Strictly, the model is a set of mathematical equations. The plot diagram is the output of the model. Again, I would rephrase, “We see a model which mirrors an aspect of reality reasonably accurately.” Remember, that for any given set of points there are an infinite number of increasingly complex mathematical models which can match that set. Science picks the simplest possible model, Occam’s razor, but there are always alternatives. If the cubic equation is good enough, then science will ignore to quartic or quintic equations as being unnecessarily complex. There are always alternative models available.
True – we have a model that mirrors an aspect of reality. That says something about the model (it’s good for learning something about reality) – and about reality itself (that aspect of reality is “modellable” using that method).
We bring some expectations to the model first – that’s how we choose one versus an infinite number of others. We think the model will reflect reality. But we can be surprised by the results.
When that happens, we ask “why is this aspect of reality consistent (or not) with the model”? It could be that the model is not good. Or it could be that there is something in reality that causes the results we see. That’s where the Design argument focuses.
But we do tweak the underlying mathematical model, to generate a new plot diagram.
Agreed. It’s a process of building a model, testing it with observations from reality (to see if the data “fits” what we predicted), and then tweaking the model to improve it. So we analyze the model – and we analyze reality.
How? If the model matches, then we make more predictions. If the model does not match, then we tweak it (for small mismatches) of move to a different model (large mismatches).
If our observations match what the model predicted, then we don’t change the model but keep it in place. But we are not trying to analyze the model as much as we’re analyzing what we see in reality. The bigger point is not that we observed things happening – and it’s not even that we predicted things. The point that tends to get lost is that we need to ask “why does this model/simulation/prediction processs work”? Why is reality like this? The fact that we can predict things is very good but that information can tell us something about underlying causes.
Now, if the model doesn’t work, there are more problems. First, we can’t re-draw the target after we fired the arrows (in archery terms). So, we can tweak the model but that will only help for the future, not what happened in the past.

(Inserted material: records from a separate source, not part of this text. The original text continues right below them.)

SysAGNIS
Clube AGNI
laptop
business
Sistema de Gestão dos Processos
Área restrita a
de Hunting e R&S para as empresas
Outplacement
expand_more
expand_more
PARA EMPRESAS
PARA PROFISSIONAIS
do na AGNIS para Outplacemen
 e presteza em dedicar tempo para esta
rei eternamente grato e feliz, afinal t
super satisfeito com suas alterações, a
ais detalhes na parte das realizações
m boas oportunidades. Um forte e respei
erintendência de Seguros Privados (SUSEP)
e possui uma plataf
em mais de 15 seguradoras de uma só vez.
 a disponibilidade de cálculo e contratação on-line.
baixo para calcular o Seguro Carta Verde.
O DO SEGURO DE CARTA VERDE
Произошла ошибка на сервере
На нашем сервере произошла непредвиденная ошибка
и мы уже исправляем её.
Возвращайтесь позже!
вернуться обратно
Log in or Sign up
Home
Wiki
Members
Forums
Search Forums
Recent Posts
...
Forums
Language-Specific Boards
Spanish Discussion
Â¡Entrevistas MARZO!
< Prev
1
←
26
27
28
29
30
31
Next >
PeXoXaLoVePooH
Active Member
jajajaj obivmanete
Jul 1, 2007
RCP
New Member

Secondly, do we really know if the model didn’t match? When we see data that doesn’t match the model – do we change the model or do we keep sampling data believing that the model will be more accurate in the future?

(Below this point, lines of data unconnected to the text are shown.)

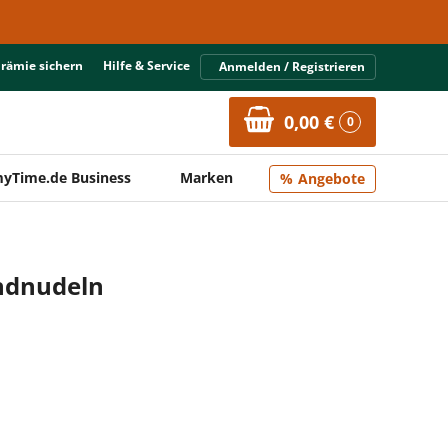
Prämie sichern
Hilfe & Service
Anmelden / Registrieren
0,00 €
0
yTime.de Business
Marken
Angebote
andnudeln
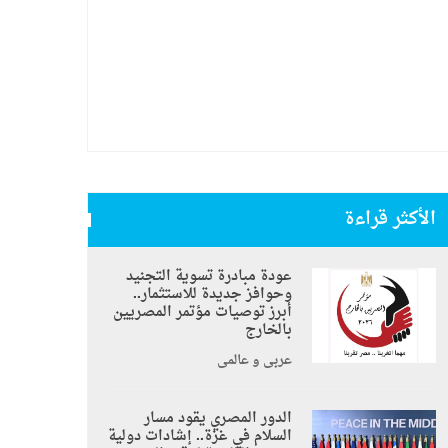
الأكثر قراءة
عودة مبادرة تسوية التجنيد
وحوافز جديدة للاستثمار..
أبرز توصيات مؤتمر المصريين
بالخارج
عربي و عالمي
الدور المصري يقود مسار
السلام في غزة.. إشادات دولية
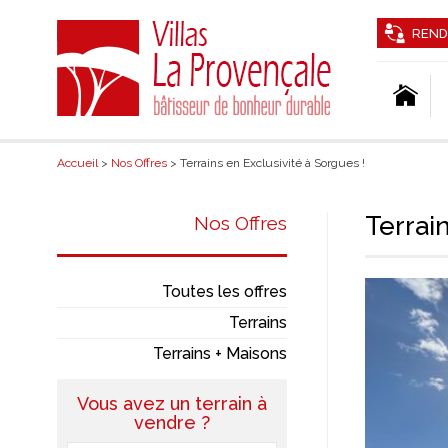
REND
Accueil
>
Nos Offres
> Terrains en Exclusivité à Sorgues !
Terrai
Nos Offres
Toutes les offres
Terrains
Terrains + Maisons
Vous avez un terrain à
vendre ?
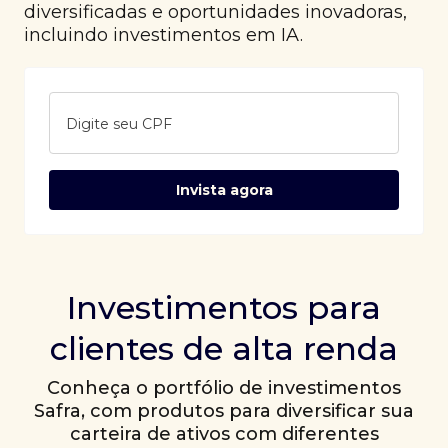
diversificadas e oportunidades inovadoras,
incluindo investimentos em IA.
Digite seu CPF
Invista agora
Investimentos para
clientes de alta renda
Conheça o portfólio de investimentos
Safra, com produtos para diversificar sua
carteira de ativos com diferentes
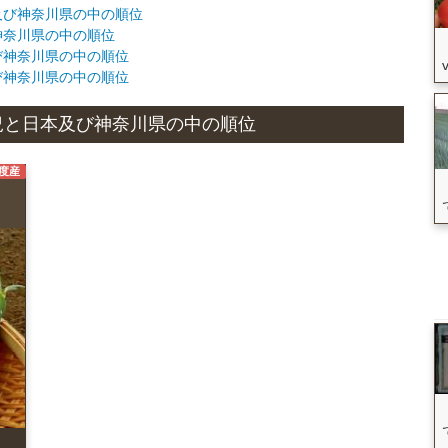
本及び神奈川県の中の順位
び神奈川県の中の順位
及び神奈川県の中の順位
及び神奈川県の中の順位
産状況と日本及び神奈川県の中の順位
年度産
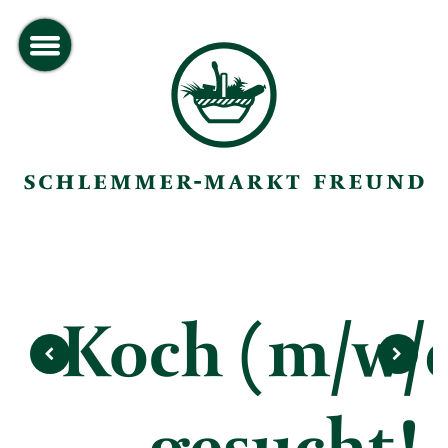
toggle
menu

Third, Occam’s Razor does apply because you could possibly make a model that is so complex that it mirrors reality correctly in the past but is impractical for prediction in the future. For example, a statistical model for a card game in a casino you wouldn’t get details like – “On a Thursday, June 28, with outside temperature 78 degrees, 237 people in the building, the dealer distributed 75 cards in 3 hours and a man from Georgia won $150 dollars.” There are too many details and not enough to generalize about a result. So building a “useful” model requires some intuition and subjectivity – it’s not pure science and math. We have to agree on what it means to say “it works” or “it’s useful”.
We have to start with certain assumptions – and we import those assumptions into our interpretation of the data.
Have you ever seen
Giant’s Causeway?
Interesting. I haven’t seen that before but it’s a good example of how we could use all of these aspects from the Design Argument to try to understand something about reality. Another good example would be crop-circles. We look for clues to try to figure out their origin.
Adams’ example is more subtle than that. He says “Each puddle exactly fits the hole it is in, no matter what shape the hole is.” Obviously this is easily explainable using the physics of liquids under gravity. Adams’ example then takes this further. The puddle itself reasons from the exact fit, that the hole must have been specially created just for it. That is not correct. The exact fit is correct, but it is not due to design, it is due to natural forces. The analogy with some people who extrapolate the design of the universe is a good one.
I think this destroys any possibility for understanding design at all though. It’s not predictive of anything since every possible outcome will “fit” the model (or the model will match every observation). It doesn’t answer what caused the hole or why the water filled the hole. Is that puddle statistically interesting or is random?
The good thing about bringing assumptions and expectations to the analysis is that you have to start with those – before you actually observe something, or at least to apply to future results.
We would use whatever method was appropriate. What I am saying is that “There is a model of X,” tells us nothing about whether X was designed or not. Other techniques are required.
True – and good point. The model is just one part of the analysis and it may be completely the wrong choice, even though the results look convincing.